TASK DETAILS: For the data that follows, report how many lines contain the word "Tempo", and nothing else.

========

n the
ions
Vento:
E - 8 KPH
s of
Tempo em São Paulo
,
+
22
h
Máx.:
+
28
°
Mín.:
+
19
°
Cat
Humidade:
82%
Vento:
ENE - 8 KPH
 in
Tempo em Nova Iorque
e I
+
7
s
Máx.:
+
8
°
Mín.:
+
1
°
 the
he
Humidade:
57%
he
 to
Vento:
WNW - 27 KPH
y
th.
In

========

RESPONSE BOX: 2